■ **TASK TO COMPLETE**
Filter the records below and copy every line containing the word "steel".

■ **INPUT FOR THIS TASK**

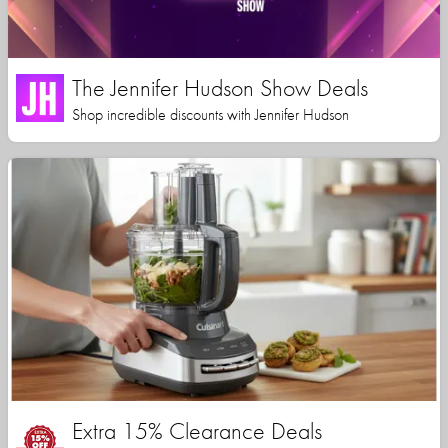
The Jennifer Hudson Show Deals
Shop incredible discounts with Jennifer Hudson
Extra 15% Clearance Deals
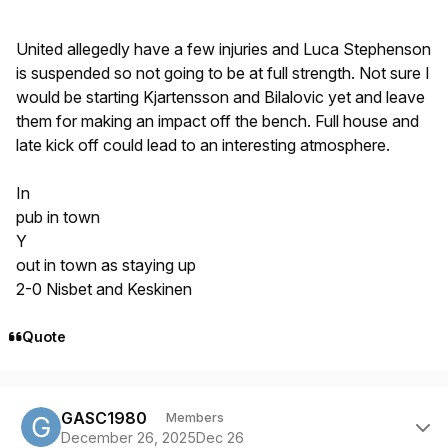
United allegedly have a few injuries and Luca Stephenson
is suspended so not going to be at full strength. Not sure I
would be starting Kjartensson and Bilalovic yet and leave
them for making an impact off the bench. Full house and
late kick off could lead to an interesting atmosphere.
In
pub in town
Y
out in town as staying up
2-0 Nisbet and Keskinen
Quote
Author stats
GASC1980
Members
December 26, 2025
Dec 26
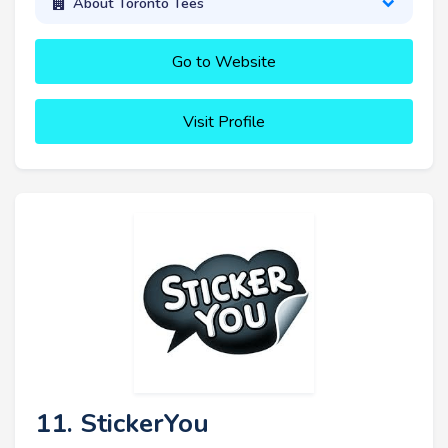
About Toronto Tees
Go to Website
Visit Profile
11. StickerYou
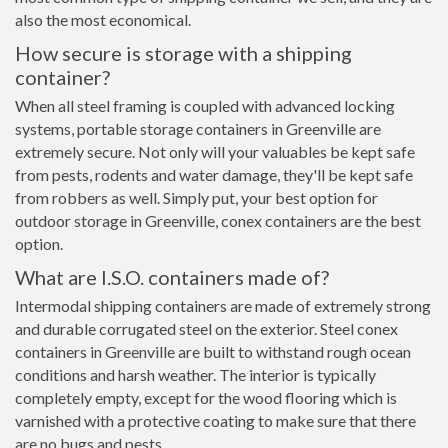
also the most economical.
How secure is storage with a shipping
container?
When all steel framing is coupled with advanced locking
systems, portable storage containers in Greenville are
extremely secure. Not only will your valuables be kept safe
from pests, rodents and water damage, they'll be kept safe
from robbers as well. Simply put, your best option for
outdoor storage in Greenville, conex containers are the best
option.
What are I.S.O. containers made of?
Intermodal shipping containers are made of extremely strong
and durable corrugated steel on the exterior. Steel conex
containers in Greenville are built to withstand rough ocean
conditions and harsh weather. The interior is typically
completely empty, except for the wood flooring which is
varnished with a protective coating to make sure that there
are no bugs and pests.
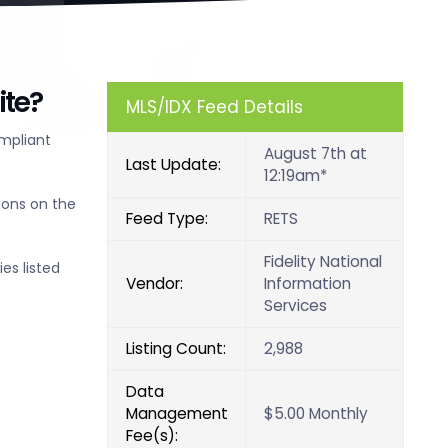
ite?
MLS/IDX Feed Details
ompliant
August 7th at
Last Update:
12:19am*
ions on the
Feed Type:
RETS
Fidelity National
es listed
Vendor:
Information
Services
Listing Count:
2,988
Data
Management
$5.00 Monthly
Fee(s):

■ **SOLUTION BELOW**
When all steel framing is coupled with advanced locking
and durable corrugated steel on the exterior. Steel conex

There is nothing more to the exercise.